Influence of B2O3 doping on synthesis of MgTiO3 ceramics from recycled magnesia-hercynite materials

Herein, magnesium metatitanate (MgTiO3) ceramics were synthesised using recycled magnesia-hercynite (MH) bricks as the raw materials to achieve solid waste reusing of cement kiln refractories. The recycled MH materials were mixed with anatase TiO2 to investigate the effect of addition of doped B2O3 during the synthesis of MgTiO3 ceramics at 1400 °C. Phase compositions and microstructural studies were performed using x-ray diffraction (XRD) and scanning electron microscope (SEM), respectively. In addition, energy-dispersive spectroscopy (EDS) was conducted and the dielectric properties of the samples were studied.
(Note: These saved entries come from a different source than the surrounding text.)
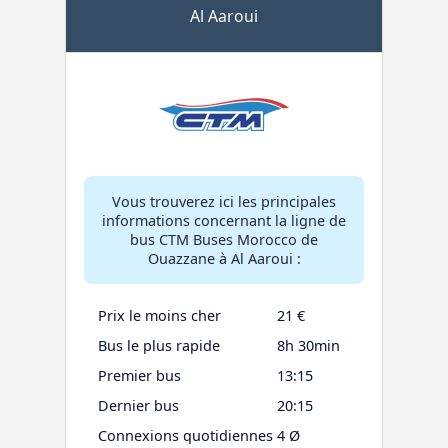
Al Aaroui
Vous trouverez ici les principales
informations concernant la ligne de
bus CTM Buses Morocco de
Ouazzane à Al Aaroui :
Prix le moins cher
21 €
Bus le plus rapide
8h 30min
Premier bus
13:15
Dernier bus
20:15
Connexions quotidiennes
4 Ø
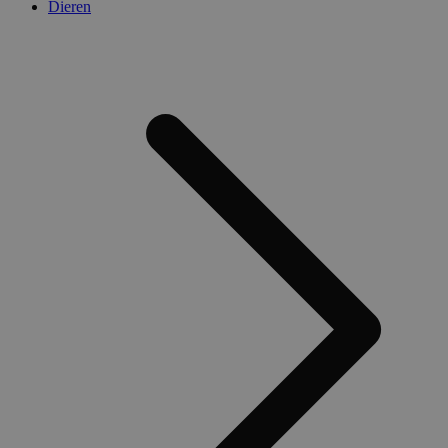
Dieren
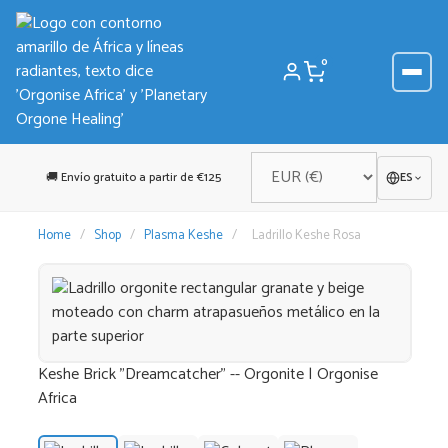
Saltar
al
contenido
0
🚚 Envío gratuito a partir de €125
ES
Home
/
Shop
/
Plasma Keshe
/
Ladrillo Keshe Rosa
Keshe Brick "Dreamcatcher" -- Orgonite | Orgonise
Africa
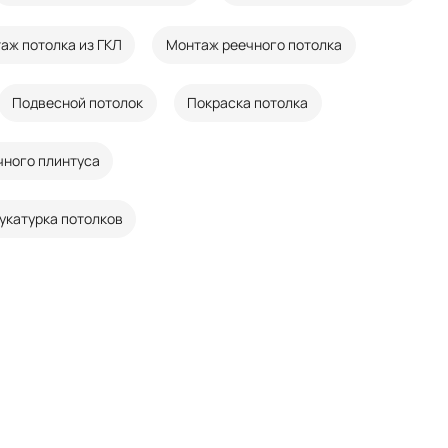
аж потолка из ГКЛ
Монтаж реечного потолка
Подвесной потолок
Покраска потолка
чного плинтуса
укатурка потолков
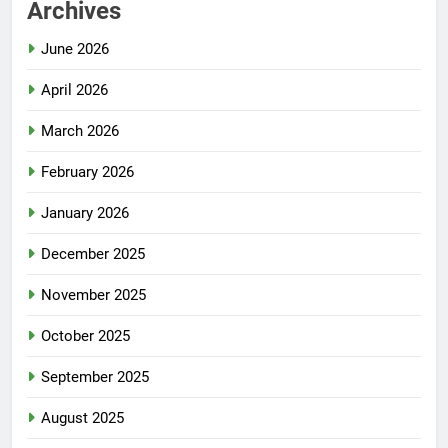
Archives
June 2026
April 2026
March 2026
February 2026
January 2026
December 2025
November 2025
October 2025
September 2025
August 2025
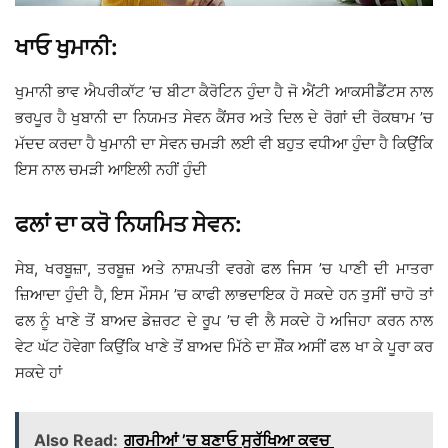
ਖਾਓ ਖੁਮਾਨੀ:
ਖੁਮਾਨੀ ਭਾਵ ਐਪਰੀਕਾੱਟ ’ਚ ਬੀਟਾ ਕੈਰੋਟਿਨ ਹੁੰਦਾ ਹੈ ਜੋ ਐਂਟੀ ਆਕਸੀਡੈਂਟਸ ਨਾਲ
ਭਰਪੂਰ ਹੈ ਖੁਬਾਨੀ ਦਾ ਨਿਯਮਤ ਸੇਵਨ ਕੈਂਸਰ ਅਤੇ ਦਿਲ ਦੇ ਰੋਗਾਂ ਦੀ ਰੋਕਥਾਮ ’ਚ
ਮੱਦਦ ਕਰਦਾ ਹੈ ਖੁਮਾਨੀ ਦਾ ਸੇਵਨ ਚਮੜੀ ਲਈ ਵੀ ਬਹੁਤ ਵਧੀਆ ਹੁੰਦਾ ਹੈ ਕਿਉਂਕਿ
ਇਸ ਨਾਲ ਚਮੜੀ ਆਇਲੀ ਨਹੀਂ ਹੁੰਦੀ
ਫਲਾਂ ਦਾ ਕਰੋ ਨਿਯਮਿਤ ਸੇਵਨ:
ਸੇਬ, ਖਰਬੂਜ਼ਾ, ਤਰਬੂਜ਼ ਅਤੇ ਨਾਸ਼ਪਤੀ ਵਰਗੇ ਫਲ ਜਿਸ ’ਚ ਪਾਣੀ ਦੀ ਮਾਤਰਾ
ਜ਼ਿਆਦਾ ਹੁੰਦੀ ਹੈ, ਇਸ ਮੌਸਮ ’ਚ ਕਾਫੀ ਲਾਭਦਾਇਕ ਹੋ ਸਕਦੇ ਹਨ ਤੁਸੀਂ ਚਾਹੋ ਤਾਂ
ਫਲ ਨੂੰ ਖਾਣੇ ਤੋਂ ਬਾਅਦ ਡੇਜ਼ਰਟ ਦੇ ਰੂਪ ’ਚ ਵੀ ਲੈ ਸਕਦੇ ਹੋ ਅਜਿਹਾ ਕਰਨ ਨਾਲ
ਵੇਟ ਘੱਟ ਹੋਵੇਗਾ ਕਿਉਂਕਿ ਖਾਣੇ ਤੋਂ ਬਾਅਦ ਮਿੱਠੇ ਦਾ ਸ਼ੌਂਕ ਅਸੀਂ ਫਲ ਖਾ ਕੇ ਪੂਰਾ ਕਰ
ਸਕਦੇ ਹਾਂ
Also Read:
ਗਰਮੀਆਂ ’ਚ ਬਣਾਓ ਸੁਰੱਖਿਆ ਕਵਚ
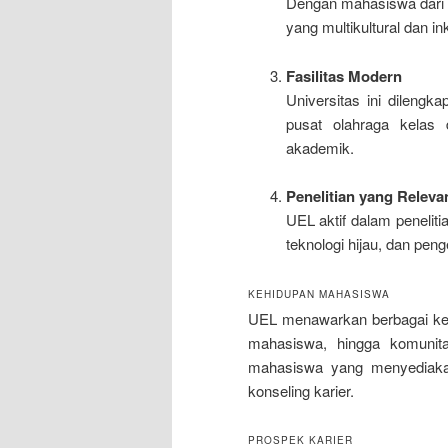
Dengan mahasiswa dari l
yang multikultural dan ink
Fasilitas Modern
Universitas ini dilengka
pusat olahraga kelas
akademik.
Penelitian yang Releva
UEL aktif dalam peneliti
teknologi hijau, dan pe
KEHIDUPAN MAHASISWA
UEL menawarkan berbagai kegia
mahasiswa, hingga komunit
mahasiswa yang menyediakan
konseling karier.
PROSPEK KARIER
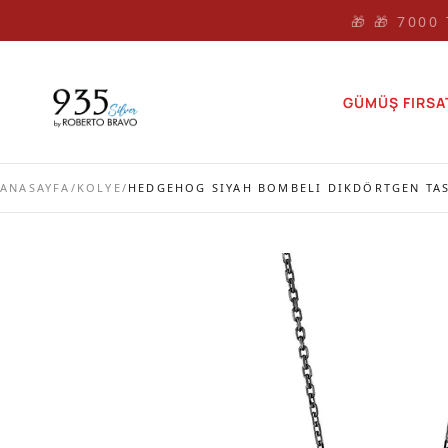
🎁 🎁 7000
GÜMÜŞ FIRSA
ANASAYFA
/
KOLYE
/
HEDGEHOG SIYAH BOMBELI DIKDÖRTGEN TA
Results show that the addition of B2O3 can promote sintering, improve shrinkage, promote densification, stabilise MgTiO3 lattice, and inhibit the formation of MgTiO3. In addition, the presence of appropriate amount of B2O3 can accelerate the material diffusion and result in grain growth through the formation of intercrystalline liquid phase. Results also suggest that an increase in dielectric constant results in a decrease in dielectric loss. It was concluded that 2 wt% was the optimum amount of B2O3 required to obtain the most favourable synthesis rate of MgTiO3 (98.2%). The samples exhibited a maximum density of 3.69 g·cm−3 and excellent microwave dielectric properties at ε r = 18.28 and tanδ = 0.086.